» **RECORDS FOR PROCESSING**:
Segment Open
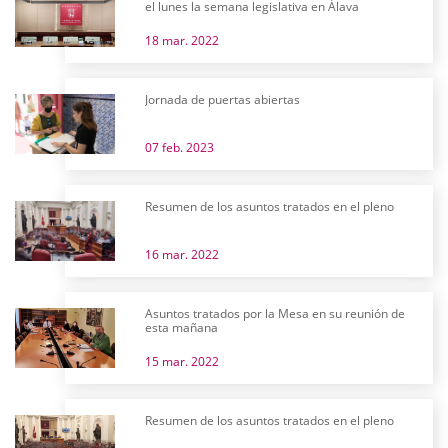
el lunes la semana legislativa en Álava
18 mar. 2022
Jornada de puertas abiertas
07 feb. 2023
Resumen de los asuntos tratados en el pleno
16 mar. 2022
Asuntos tratados por la Mesa en su reunión de
esta mañana
15 mar. 2022
Resumen de los asuntos tratados en el pleno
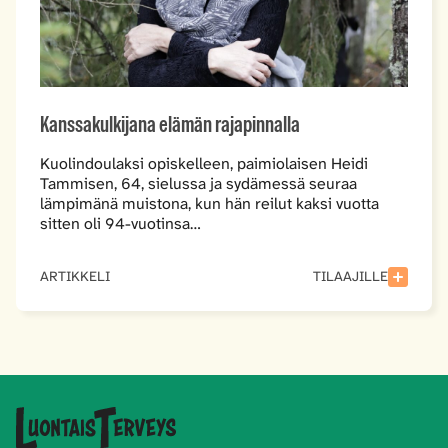
Kanssakulkijana elämän rajapinnalla
Kuolindoulaksi opiskelleen, paimiolaisen Heidi
Tammisen, 64, sielussa ja sydämessä seuraa
lämpimänä muistona, kun hän reilut kaksi vuotta
sitten oli 94-vuotinsa…
ARTIKKELI
TILAAJILLE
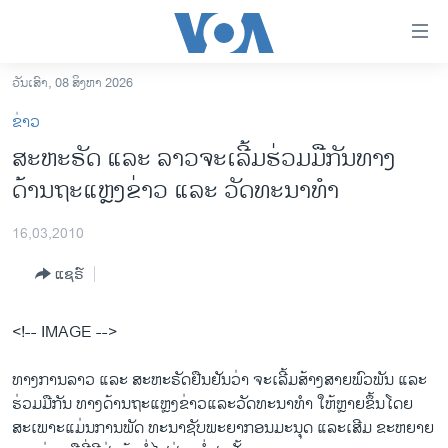
ລິ້ງ
ສຳຫລັບ
ເຂົ້າ
ວັນເສົາ, 08 ສິງຫາ 2026
ຫາ
ໂຮມເພຈ
ຂ່າວ
ຂ້າມ
ລາວ
ສະຫະຣັດ ແລະ ລາວຈະເລີ້ມຮ່ວມມືກັນທາງ
ຂ້າມ
ອາເມຣິກາ
ດ້ານຖະແຫຼງຂ່າວ ແລະ ວັດທະນາທຳ
ຂ້າມ
ໄປ
ການເລືອກຕັ້ງ ປະທານາທີບໍດີ ສະຫະລັດ 2024
ຫາ
16,03,2010
ຂ່າວ​ຈີນ
ຊອກ
ແຊຣ໌
ຄົ້ນ
ໂລກ
ເອເຊຍ
<!-- IMAGE -->
ອິດສະຫຼະພາບດ້ານການຂ່າວ
ທາງການລາວ ແລະ ສະຫະຣັດຢືນຢັນວ່າ ຈະເລີ້ມສ້າງສາຍພົວພັນ ແລະ
ຊີວິດຊາວລາວ
ຮ່ວມມືກັນ ທາງດ້ານຖະແຫຼງຂ່າວແລະວັດທະນາທຳ ໃຫ້ຫຼາຍຂຶ້ນໂດຍ
ສະເພາະແມ່ນການພັດ ທະນາຊັບພະຍາກອນມະນຸດ ແລະເສີມ ຂະຫຍາຍ
ຊຸມຊົນຊາວລາວ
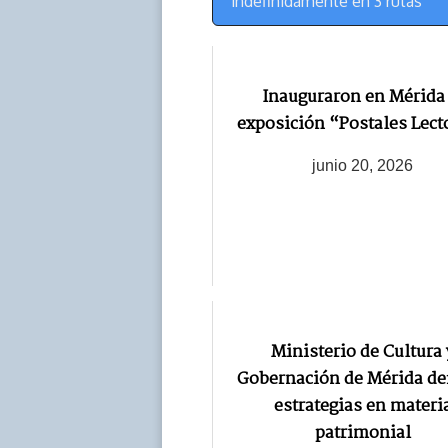
Navegación
indefinidamente en 3 rutas
Inauguraron en Mérida 
exposición “Postales Lect
junio 20, 2026
Ministerio de Cultura 
Gobernación de Mérida de
estrategias en materi
patrimonial‎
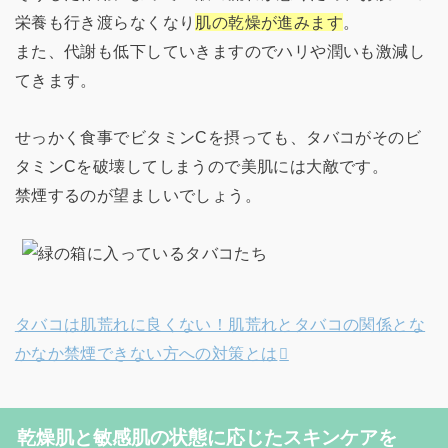
栄養も行き渡らなくなり
肌の乾燥が進みます
。
また、代謝も低下していきますのでハリや潤いも激減し
てきます。
せっかく食事でビタミンCを摂っても、タバコがそのビ
タミンCを破壊してしまうので美肌には大敵です。
禁煙するのが望ましいでしょう。
タバコは肌荒れに良くない！肌荒れとタバコの関係とな
かなか禁煙できない方への対策とは
乾燥肌と敏感肌の状態に応じたスキンケアを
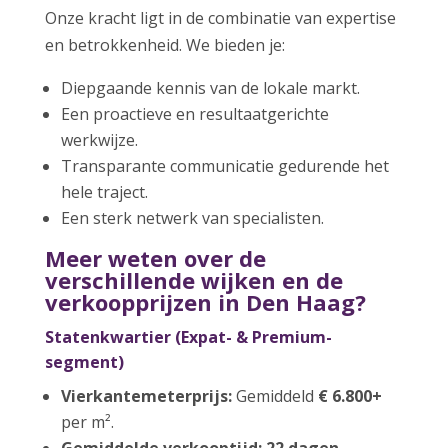
Onze kracht ligt in de combinatie van expertise
en betrokkenheid. We bieden je:
Diepgaande kennis van de lokale markt.
Een proactieve en resultaatgerichte
werkwijze.
Transparante communicatie gedurende het
hele traject.
Een sterk netwerk van specialisten.
Meer weten over de
verschillende wijken en de
verkoopprijzen in Den Haag?
Statenkwartier (Expat- & Premium-
segment)
Vierkantemeterprijs:
Gemiddeld
€ 6.800+
per m².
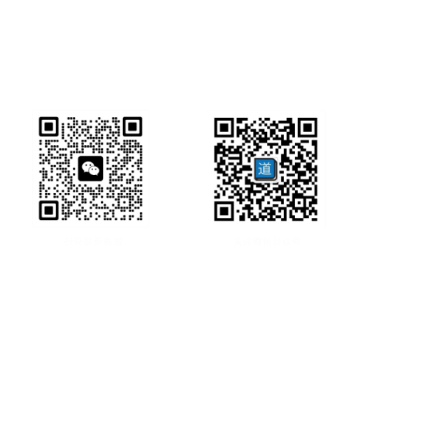
研经工具首页
研经工具
联系方式:
office@ircbookschina.com
版权信息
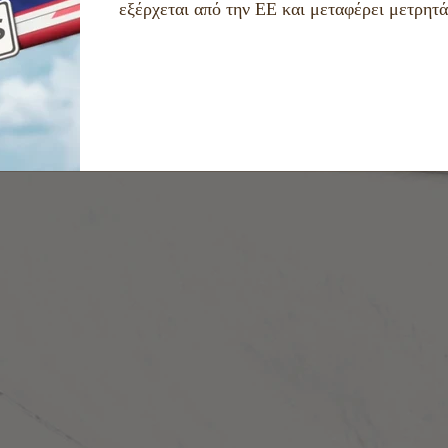
εξέρχεται από την ΕΕ και μεταφέρει μετρητ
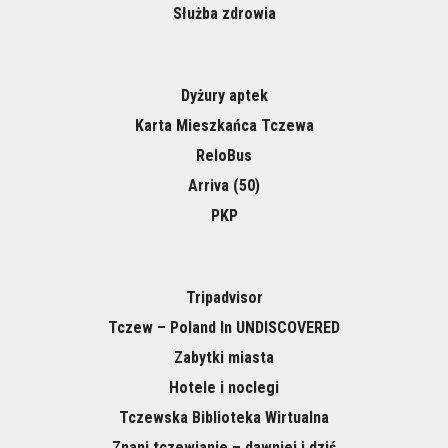
Służba zdrowia
Dyżury aptek
Karta Mieszkańca Tczewa
ReloBus
Arriva (50)
PKP
Tripadvisor
Tczew – Poland In UNDISCOVERED
Zabytki miasta
Hotele i noclegi
Tczewska Biblioteka Wirtualna
Znani tczewianie – dawniej i dziś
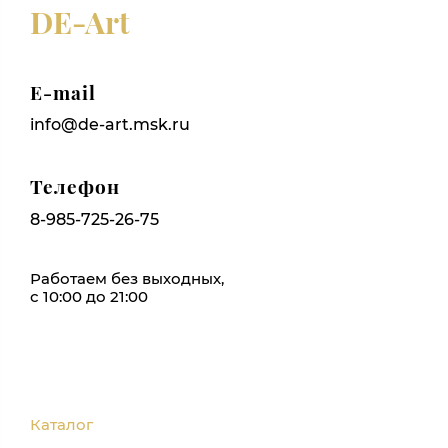
DE-Art
E-mail
info@de-art.msk.ru
Телефон
8-985-725-26-75
Работаем без выходных,
с 10:00 до 21:00
Каталог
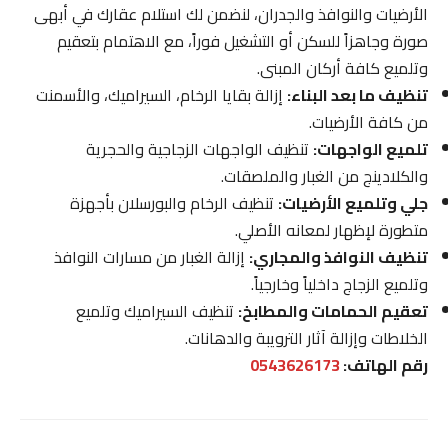
الأرضيات والنوافذ والجدران، لنضمن لك استلام عقارك في أبهى
صورة وجاهزاً للسكن أو التشغيل فوراً، مع الاهتمام بتعقيم
وتلميع كافة أركان المبنى.
تنظيف ما بعد البناء:
إزالة بقايا الرخام، السيراميك، والأسمنت
من كافة الأرضيات.
تلميع الواجهات:
تنظيف الواجهات الزجاجية والحجرية
والكلادينج من الغبار والملصقات.
جلي وتلميع الأرضيات:
تنظيف الرخام والبورسلان بأجهزة
متطورة لإظهار لمعانه الأصلي.
تنظيف النوافذ والمجاري:
إزالة الغبار من مسارات النوافذ
وتلميع الزجاج داخلياً وخارجياً.
تعقيم الحمامات والمطابخ:
تنظيف السيراميك وتلميع
الخلاطات وإزالة آثار الترويبة والدهانات.
رقم الهاتف:
0543626173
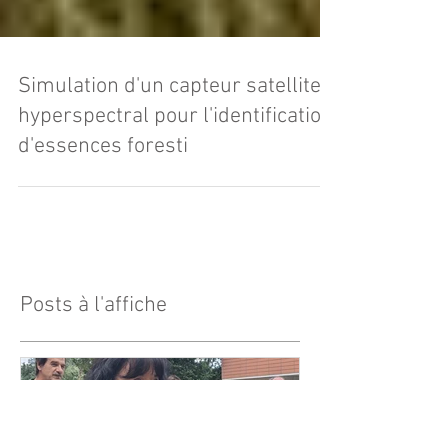
Simulation d'un capteur satellite
hyperspectral pour l'identification
d'essences foresti
Posts à l'affiche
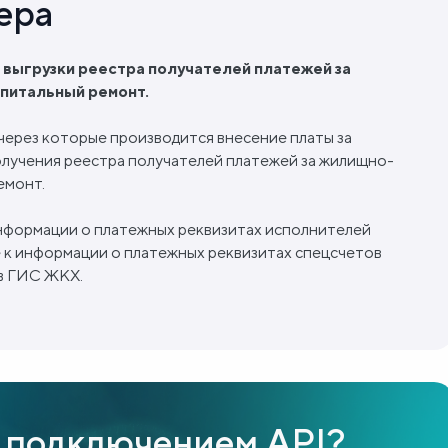
ера
 выгрузки реестра получателей платежей за
питальный ремонт.
через которые производится внесение платы за
олучения реестра получателей платежей за жилищно-
емонт.
нформации о платежных реквизитах исполнителей
е к информации о платежных реквизитах спецсчетов
в ГИС ЖКХ.
 подключением API?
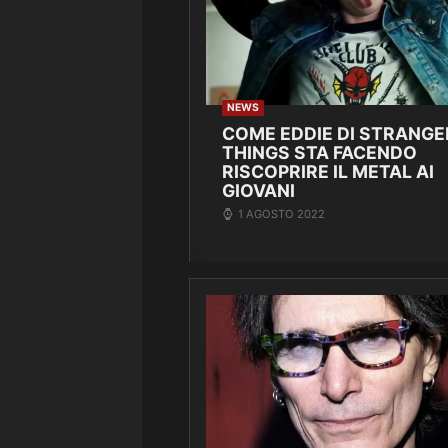
NEWS
COME EDDIE DI STRANGE
THINGS STA FACENDO
RISCOPRIRE IL METAL AI
GIOVANI
1 AGOSTO 2022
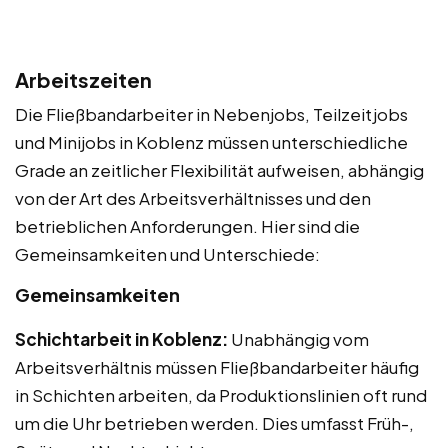
Arbeitszeiten
Die Fließbandarbeiter in Nebenjobs, Teilzeitjobs
und Minijobs in Koblenz müssen unterschiedliche
Grade an zeitlicher Flexibilität aufweisen, abhängig
von der Art des Arbeitsverhältnisses und den
betrieblichen Anforderungen. Hier sind die
Gemeinsamkeiten und Unterschiede:
Gemeinsamkeiten
Schichtarbeit in Koblenz:
Unabhängig vom
Arbeitsverhältnis müssen Fließbandarbeiter häufig
in Schichten arbeiten, da Produktionslinien oft rund
um die Uhr betrieben werden. Dies umfasst Früh-,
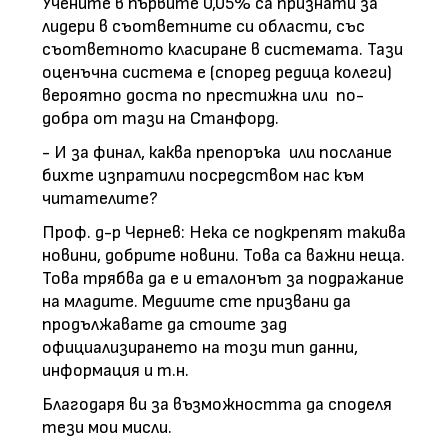
Учените в първите 0,05% са признати за
лидери в съответните си области, със
съответното класиране в системата. Тази
оценъчна система е (според редица колеги)
вероятно доста по престижна или по-
добра от тази на Станфорд.
- И за финал, каква препоръка или послание
бихте изпратили посредством нас към
читателите?
Проф. д-р Чернев: Нека се подкрепят такива
новини, добрите новини. Това са важни неща.
Това трябва да е и еталонът за подражание
на младите. Медиите сте призвани да
продължавате да стоите зад
официализирането на този тип данни,
информация и т.н.
Благодаря ви за възможността да споделя
тези мои мисли.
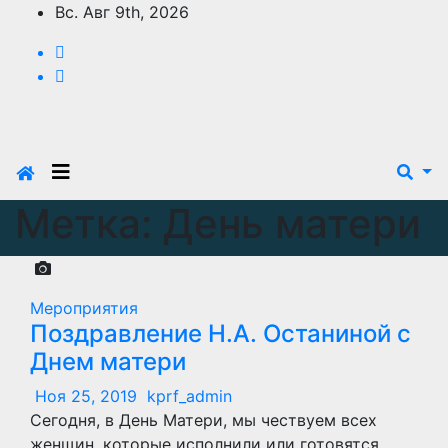
Перейти
Вс. Авг 9th, 2026
к
содержимому
Метка:
День матери
Мероприятия
Поздравление Н.А. Останиной с
Днем матери
Ноя 25, 2019
kprf_admin
Сегодня, в День Матери, мы чествуем всех
женщин, которые исполнили или готовятся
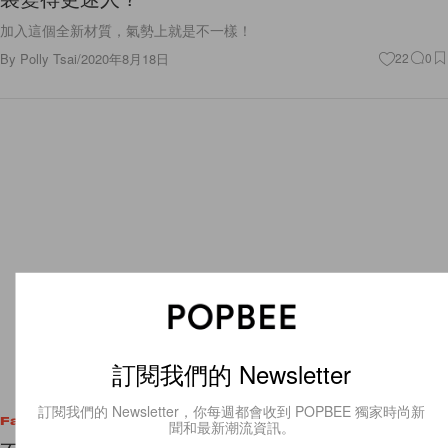
加入這個全新材質，氣勢上就是不一樣！
By
Polly Tsai
/
2020年8月18日
22
0
訂閱我們的 Newsletter
訂閱我們的 Newsletter，你每週都會收到 POPBEE 獨家時尚新
Fashion
聞和最新潮流資訊。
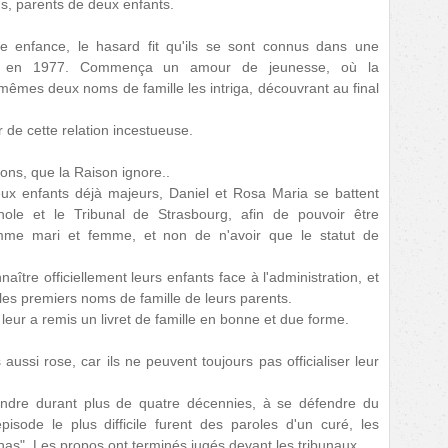
s, parents de deux enfants.
te enfance, le hasard fit qu'ils se sont connus dans une
d, en 1977. Commença un amour de jeunesse, où la
mêmes deux noms de famille les intriga, découvrant au final
r de cette relation incestueuse.
ons, que la Raison ignore..
eux enfants déjà majeurs, Daniel et Rosa Maria se battent
nole et le Tribunal de Strasbourg, afin de pouvoir être
me mari et femme, et non de n'avoir que le statut de
nnaître officiellement leurs enfants face à l'administration, et
nt les premiers noms de famille de leurs parents.
leur a remis un livret de famille en bonne et due forme.
aussi rose, car ils ne peuvent toujours pas officialiser leur
endre durant plus de quatre décennies, à se défendre du
épisode le plus difficile furent des paroles d'un curé, les
as". Les propos ont terminés jugés devant les tribunaux.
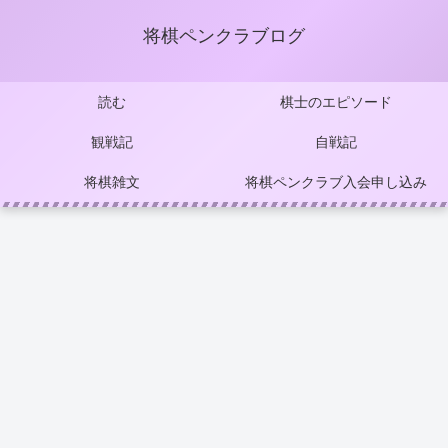
将棋ペンクラブログ
読む
棋士のエピソード
観戦記
自戦記
将棋雑文
将棋ペンクラブ入会申し込み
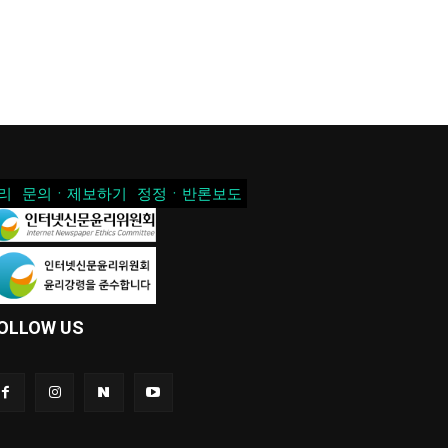
리
문의ㆍ제보하기
정정ㆍ반론보도
OLLOW US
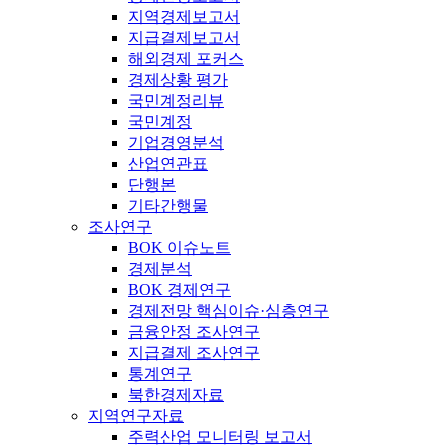
지역경제보고서
지급결제보고서
해외경제 포커스
경제상황 평가
국민계정리뷰
국민계정
기업경영분석
산업연관표
단행본
기타간행물
조사연구
BOK 이슈노트
경제분석
BOK 경제연구
경제전망 핵심이슈·심층연구
금융안정 조사연구
지급결제 조사연구
통계연구
북한경제자료
지역연구자료
주력산업 모니터링 보고서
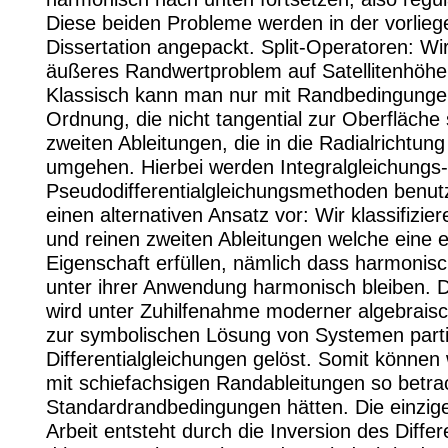
Diese beiden Probleme werden in der vorlie
Dissertation angepackt. Split-Operatoren: W
äußeres Randwertproblem auf Satellitenhöhe
Klassisch kann man nur mit Randbedingunge
Ordnung, die nicht tangential zur Oberfläche 
zweiten Ableitungen, die in die Radialrichtung
umgehen. Hierbei werden Integralgleichungs
Pseudodifferentialgleichungsmethoden benutzt
einen alternativen Ansatz vor: Wir klassifizier
und reinen zweiten Ableitungen welche eine 
Eigenschaft erfüllen, nämlich dass harmonis
unter ihrer Anwendung harmonisch bleiben. 
wird unter Zuhilfenahme moderner algebrais
zur symbolischen Lösung von Systemen parti
Differentialgleichungen gelöst. Somit können
mit schiefachsigen Randableitungen so betrac
Standardrandbedingungen hätten. Die einzige
Arbeit entsteht durch die Inversion des Differ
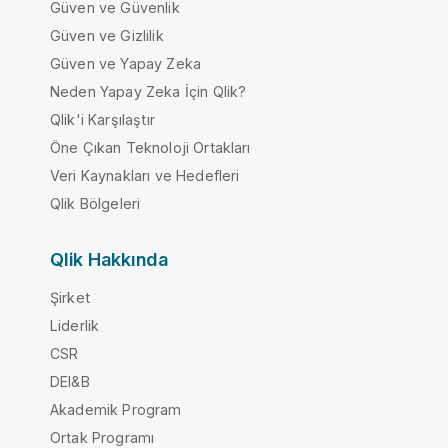
Güven ve Güvenlik
Güven ve Gizlilik
Güven ve Yapay Zeka
Neden Yapay Zeka İçin Qlik?
Qlik'i Karşılaştır
Öne Çıkan Teknoloji Ortakları
Veri Kaynakları ve Hedefleri
Qlik Bölgeleri
Qlik Hakkında
Şirket
Liderlik
CSR
DEI&B
Akademik Program
Ortak Programı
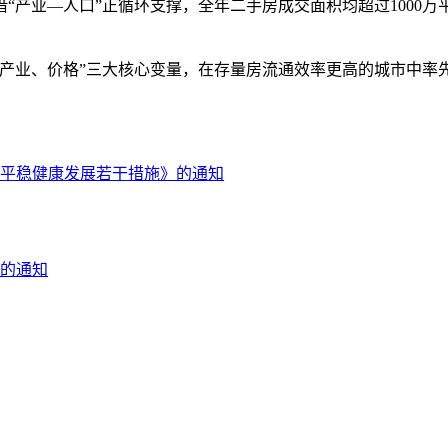
业—人口”正循环支撑，全年二手房成交面积均超过1000万
业、价格”三大核心变量，在存量房流通效率更高的城市中率先
平稳健康发展若干措施》的通知
的通知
Segment Closed
» **TASK DESCRIPTION**: Determine how many lines of the material include the string "Qlik", and give only the resulting number.

» **RESULT BELOW**: 4